● EXTRACTED RECORDS
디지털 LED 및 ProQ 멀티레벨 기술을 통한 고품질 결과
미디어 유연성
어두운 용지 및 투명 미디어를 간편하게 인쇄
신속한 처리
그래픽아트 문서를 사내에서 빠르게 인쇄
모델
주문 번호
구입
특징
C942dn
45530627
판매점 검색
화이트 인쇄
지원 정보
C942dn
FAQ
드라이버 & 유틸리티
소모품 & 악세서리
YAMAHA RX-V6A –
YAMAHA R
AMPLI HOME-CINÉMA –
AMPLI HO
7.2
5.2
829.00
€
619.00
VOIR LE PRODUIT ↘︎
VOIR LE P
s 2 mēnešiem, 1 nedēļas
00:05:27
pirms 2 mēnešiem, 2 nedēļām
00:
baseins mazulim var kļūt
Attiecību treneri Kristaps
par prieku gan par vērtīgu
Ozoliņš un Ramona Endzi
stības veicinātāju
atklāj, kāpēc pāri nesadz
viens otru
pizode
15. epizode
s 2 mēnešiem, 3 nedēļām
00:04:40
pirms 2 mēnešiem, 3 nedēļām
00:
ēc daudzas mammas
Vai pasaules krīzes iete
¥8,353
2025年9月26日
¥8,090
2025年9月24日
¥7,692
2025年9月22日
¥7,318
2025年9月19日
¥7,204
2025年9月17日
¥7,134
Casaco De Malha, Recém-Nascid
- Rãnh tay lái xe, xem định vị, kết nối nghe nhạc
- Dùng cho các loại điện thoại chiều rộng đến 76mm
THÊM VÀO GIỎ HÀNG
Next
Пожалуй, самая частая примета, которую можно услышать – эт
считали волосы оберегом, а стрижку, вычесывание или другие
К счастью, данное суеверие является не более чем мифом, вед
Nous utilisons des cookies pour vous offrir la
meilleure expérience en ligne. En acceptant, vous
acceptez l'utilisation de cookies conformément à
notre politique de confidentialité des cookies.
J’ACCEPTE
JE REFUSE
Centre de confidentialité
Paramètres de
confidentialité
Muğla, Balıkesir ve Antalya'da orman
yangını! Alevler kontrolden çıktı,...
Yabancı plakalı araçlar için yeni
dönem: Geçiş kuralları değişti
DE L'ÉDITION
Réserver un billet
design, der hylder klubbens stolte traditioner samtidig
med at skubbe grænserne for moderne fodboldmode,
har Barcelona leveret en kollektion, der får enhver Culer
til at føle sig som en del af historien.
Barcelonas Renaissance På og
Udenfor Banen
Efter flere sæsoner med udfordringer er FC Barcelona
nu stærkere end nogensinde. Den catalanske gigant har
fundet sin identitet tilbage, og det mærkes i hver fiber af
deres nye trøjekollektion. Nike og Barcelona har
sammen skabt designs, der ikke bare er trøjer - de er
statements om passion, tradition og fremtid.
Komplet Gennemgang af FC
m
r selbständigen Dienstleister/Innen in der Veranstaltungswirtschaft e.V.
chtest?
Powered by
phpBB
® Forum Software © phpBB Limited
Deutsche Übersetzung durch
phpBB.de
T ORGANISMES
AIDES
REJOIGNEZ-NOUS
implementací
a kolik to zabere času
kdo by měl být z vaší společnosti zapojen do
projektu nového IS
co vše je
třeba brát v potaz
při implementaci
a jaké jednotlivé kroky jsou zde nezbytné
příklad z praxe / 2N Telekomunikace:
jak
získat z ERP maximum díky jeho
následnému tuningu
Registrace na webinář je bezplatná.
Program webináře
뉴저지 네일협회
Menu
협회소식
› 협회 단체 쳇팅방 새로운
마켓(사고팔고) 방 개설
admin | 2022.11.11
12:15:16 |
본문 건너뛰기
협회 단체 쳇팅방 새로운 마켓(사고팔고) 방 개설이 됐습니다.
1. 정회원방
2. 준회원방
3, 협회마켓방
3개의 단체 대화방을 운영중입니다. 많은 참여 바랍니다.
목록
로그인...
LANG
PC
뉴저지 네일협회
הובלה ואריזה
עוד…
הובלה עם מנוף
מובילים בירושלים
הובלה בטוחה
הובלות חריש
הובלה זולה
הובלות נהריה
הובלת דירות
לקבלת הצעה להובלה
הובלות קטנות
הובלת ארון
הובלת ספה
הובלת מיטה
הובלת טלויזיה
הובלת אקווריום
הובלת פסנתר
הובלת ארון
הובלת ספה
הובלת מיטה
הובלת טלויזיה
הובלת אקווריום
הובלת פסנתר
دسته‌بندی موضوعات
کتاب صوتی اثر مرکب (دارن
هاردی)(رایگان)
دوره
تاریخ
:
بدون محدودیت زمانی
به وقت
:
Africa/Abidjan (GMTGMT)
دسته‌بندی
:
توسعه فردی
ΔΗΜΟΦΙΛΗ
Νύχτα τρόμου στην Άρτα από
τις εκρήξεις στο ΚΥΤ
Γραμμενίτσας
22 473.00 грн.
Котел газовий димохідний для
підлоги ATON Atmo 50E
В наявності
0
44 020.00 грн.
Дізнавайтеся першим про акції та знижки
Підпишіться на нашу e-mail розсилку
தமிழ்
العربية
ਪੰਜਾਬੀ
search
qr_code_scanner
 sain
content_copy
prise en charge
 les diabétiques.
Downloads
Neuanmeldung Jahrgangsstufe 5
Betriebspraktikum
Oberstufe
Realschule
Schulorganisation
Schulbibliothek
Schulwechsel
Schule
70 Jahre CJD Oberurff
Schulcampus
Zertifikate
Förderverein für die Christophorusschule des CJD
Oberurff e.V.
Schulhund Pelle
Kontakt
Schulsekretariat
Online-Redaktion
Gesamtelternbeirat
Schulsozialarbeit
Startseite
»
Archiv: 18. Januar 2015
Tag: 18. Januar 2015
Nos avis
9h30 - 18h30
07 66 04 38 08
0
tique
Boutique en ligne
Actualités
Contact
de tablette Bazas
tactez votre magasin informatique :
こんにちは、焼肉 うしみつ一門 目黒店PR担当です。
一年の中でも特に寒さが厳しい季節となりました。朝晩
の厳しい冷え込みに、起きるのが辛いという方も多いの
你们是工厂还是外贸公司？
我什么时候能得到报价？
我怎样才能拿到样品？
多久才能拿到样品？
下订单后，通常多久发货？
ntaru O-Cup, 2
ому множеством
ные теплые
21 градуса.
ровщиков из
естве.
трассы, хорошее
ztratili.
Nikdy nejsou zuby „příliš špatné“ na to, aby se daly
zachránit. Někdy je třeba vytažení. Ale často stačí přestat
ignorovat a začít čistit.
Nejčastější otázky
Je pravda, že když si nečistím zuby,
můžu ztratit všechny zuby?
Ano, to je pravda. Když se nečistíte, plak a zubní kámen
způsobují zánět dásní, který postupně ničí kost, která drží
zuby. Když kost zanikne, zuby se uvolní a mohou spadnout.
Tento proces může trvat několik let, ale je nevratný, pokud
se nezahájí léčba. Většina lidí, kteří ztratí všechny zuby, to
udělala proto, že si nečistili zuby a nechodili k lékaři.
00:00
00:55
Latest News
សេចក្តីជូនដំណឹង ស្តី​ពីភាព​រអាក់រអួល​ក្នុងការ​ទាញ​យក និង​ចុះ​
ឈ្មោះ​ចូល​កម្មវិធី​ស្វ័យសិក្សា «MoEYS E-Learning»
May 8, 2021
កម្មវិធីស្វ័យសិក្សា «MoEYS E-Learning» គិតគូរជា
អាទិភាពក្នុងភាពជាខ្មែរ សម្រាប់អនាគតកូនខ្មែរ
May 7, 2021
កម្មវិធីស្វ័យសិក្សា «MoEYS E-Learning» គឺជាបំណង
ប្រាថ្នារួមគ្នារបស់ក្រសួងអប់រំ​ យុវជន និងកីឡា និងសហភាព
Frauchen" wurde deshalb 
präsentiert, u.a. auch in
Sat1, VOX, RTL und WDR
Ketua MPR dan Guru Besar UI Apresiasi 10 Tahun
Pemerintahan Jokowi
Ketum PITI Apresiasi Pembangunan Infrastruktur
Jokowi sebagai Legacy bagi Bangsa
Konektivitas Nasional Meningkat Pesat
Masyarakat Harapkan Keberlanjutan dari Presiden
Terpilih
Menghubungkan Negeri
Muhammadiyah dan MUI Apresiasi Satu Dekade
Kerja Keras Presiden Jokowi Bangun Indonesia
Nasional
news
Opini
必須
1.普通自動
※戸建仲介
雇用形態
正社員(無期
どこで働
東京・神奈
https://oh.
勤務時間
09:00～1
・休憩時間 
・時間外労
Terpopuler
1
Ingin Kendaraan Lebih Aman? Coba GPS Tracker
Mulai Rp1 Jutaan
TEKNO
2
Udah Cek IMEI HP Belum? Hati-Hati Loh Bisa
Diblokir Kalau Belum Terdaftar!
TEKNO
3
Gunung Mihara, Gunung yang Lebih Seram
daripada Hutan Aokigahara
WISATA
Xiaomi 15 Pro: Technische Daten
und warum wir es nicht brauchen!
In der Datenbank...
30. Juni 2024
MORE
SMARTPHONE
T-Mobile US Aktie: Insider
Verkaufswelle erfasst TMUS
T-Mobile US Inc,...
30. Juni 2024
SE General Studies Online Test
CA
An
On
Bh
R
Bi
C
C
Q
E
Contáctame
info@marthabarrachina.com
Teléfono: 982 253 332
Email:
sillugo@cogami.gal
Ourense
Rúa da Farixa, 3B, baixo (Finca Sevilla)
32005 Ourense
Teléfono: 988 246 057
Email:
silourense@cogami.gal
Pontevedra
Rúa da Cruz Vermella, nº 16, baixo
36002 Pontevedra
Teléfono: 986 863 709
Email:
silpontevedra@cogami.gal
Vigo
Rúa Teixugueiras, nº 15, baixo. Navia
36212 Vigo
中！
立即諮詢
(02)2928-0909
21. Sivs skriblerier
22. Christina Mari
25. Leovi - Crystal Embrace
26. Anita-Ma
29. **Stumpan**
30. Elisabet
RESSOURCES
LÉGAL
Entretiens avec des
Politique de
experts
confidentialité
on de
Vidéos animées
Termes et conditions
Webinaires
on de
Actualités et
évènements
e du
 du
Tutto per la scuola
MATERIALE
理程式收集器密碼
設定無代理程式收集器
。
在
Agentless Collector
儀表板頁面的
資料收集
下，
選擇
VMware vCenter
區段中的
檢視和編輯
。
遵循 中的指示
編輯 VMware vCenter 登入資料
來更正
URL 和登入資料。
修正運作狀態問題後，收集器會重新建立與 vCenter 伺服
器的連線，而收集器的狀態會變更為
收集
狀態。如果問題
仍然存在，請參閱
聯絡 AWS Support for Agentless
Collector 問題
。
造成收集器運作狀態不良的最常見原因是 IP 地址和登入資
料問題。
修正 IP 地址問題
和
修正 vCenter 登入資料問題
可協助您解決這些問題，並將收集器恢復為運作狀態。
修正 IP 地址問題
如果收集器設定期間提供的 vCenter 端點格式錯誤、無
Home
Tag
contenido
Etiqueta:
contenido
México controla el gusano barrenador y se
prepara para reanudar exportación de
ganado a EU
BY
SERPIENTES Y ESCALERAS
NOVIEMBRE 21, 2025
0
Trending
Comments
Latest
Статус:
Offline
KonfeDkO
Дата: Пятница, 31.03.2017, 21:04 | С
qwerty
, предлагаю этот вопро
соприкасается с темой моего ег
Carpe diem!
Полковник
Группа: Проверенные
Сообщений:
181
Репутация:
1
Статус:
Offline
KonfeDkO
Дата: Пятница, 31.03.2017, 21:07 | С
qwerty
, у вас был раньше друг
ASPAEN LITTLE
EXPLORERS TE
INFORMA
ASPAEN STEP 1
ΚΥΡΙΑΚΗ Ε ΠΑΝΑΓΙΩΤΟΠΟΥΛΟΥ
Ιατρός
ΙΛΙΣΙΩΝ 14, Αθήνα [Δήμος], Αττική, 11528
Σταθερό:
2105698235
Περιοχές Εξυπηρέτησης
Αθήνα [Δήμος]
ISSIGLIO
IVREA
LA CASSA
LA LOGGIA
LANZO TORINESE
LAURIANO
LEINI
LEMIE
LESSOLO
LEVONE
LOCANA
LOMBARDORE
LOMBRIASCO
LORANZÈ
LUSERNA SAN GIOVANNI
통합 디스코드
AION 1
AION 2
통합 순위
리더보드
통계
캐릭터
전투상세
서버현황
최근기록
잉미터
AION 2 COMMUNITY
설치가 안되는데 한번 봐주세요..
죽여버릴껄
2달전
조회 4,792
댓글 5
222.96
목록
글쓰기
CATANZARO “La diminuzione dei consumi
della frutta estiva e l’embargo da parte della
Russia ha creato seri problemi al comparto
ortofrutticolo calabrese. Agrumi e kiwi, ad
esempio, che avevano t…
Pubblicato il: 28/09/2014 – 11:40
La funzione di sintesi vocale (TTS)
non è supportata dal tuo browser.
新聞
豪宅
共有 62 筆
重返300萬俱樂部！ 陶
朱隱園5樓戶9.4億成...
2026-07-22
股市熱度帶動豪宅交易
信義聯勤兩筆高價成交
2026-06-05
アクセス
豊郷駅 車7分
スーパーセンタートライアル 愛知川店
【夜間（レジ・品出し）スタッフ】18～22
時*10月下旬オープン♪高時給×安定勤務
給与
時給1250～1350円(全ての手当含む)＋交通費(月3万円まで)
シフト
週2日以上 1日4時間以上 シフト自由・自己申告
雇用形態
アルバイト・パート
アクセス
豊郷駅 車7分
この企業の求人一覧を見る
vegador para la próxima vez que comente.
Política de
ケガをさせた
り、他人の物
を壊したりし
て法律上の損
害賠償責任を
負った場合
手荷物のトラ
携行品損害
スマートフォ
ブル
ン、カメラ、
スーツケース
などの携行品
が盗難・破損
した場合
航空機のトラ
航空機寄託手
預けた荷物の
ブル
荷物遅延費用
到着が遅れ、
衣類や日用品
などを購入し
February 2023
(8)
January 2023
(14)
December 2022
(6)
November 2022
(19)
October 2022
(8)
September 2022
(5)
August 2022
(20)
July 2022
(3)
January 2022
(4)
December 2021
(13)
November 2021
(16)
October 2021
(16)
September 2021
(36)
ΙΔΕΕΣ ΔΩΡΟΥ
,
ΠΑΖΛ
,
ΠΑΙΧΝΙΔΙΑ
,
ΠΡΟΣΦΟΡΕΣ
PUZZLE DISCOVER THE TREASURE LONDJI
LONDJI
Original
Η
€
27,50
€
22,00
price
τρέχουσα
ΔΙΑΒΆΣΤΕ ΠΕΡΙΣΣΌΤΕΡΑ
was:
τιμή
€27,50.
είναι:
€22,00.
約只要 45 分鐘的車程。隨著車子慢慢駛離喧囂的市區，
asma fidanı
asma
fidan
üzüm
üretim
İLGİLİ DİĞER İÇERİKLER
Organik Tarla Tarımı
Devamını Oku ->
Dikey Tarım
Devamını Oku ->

● WORK TASK
In the entries above, find each line with the string "Learning" and copy it.

● ANSWER BOX
ឈ្មោះ​ចូល​កម្មវិធី​ស្វ័យសិក្សា «MoEYS E-Learning»
កម្មវិធីស្វ័យសិក្សា «MoEYS E-Learning» គិតគូរជា
កម្មវិធីស្វ័យសិក្សា «MoEYS E-Learning» គឺជាបំណង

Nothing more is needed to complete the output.